Je n’insisterai pas non plus sur la longue série d’erreurs commises par une communauté internationale qui n’aurait jamais dû : ni s’appuyer aveuglément sur le gouvernement corrompu de Hamid Karzai ; ni négocier avec les islamo- fascistes talibans qu’elle était venue combattre et écarter, en principe, du pouvoir ; ni, enfin – ce fut, sans doute, l’erreur la plus grossière – annoncer si tôt, à grand fracas, la date, fin 2014, où elle retirerait ses troupes.

L’important, aujourd’hui, c’est le résultat.

Et le résultat est, il faut bien le dire, de plus en plus catastrophique.

L’affaire des corans brûlés dans la déchetterie de la base de Bagram, au nord de Kaboul.

La criminelle équipée de ce soldat américain assassinant, de sang-froid, dimanche dernier, dans trois villages du district de Panjwai, près de Kandahar, seize personnes, dont neuf enfants.

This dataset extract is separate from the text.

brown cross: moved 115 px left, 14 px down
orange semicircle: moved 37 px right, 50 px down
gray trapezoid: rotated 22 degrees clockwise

Ce syndrome Kurtz, le héros d’Au cœur des ténèbres, qui semble menacer un nombre évidemment faible – mais tout de même… – de soldats poussés à bout par cette guerre sans front, sans adversaire visible, aux enjeux insaisissables et où l’ami d’hier peut devenir, sans prévenir, l’ennemi d’aujourd’hui ou de demain.

Et le terrible paradoxe, à l’arrivée, d’une armée de libération en train de se faire haïr de ceux-là mêmes qu’elle voulait libérer.

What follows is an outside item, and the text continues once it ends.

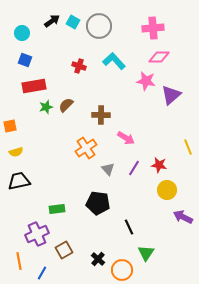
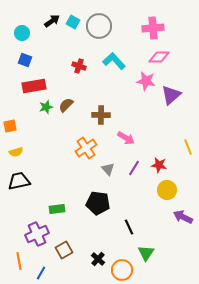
blue line: moved 1 px left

Ou, pis : cette frange croissante de la population qui, occupation pour occupation, pourrait en arriver à préférer l’occupation « home made » des talibans.

Et, au lieu du pays pacifié, en chemin vers la démocratie, que nous rêvions de laisser aux Afghans, une situation tragique, proprement et littéralement tragique, où toutes les solutions – c’est la définition du Tragique dans la méditation de Hegel sur Antigone – s’avèrent également désastreuses.

Partir, là, tout de suite, avant même la fin 2014 qui était la date annoncée ? Aveu d’échec et d’impuissance. Dix ans de sacrifices pour finir sur une pantalonnade. Et la quasi-certitude de voir, après notre départ, revenir les hommes du mollah Omar.

Rester ? Prolonger notre présence au-delà de la date butoir de 2014 ? Difficile quand on considère le bilan humain, dans les rangs de la Coalition, d’une guerre qui a tout de même fait plus de 1 000 morts américains, 404 anglais, 52 allemands, 36 italiens, 29 français. Voire impossible quand ce sont les intéressés qui ne veulent plus de nous et nous voient, de plus en plus souvent, comme les Irakiens et, avant eux, les Vietnamiens du Sud avaient fini par voir les troupes américaines venues, au départ, avec des intentions qui n’étaient pas toujours mauvaises.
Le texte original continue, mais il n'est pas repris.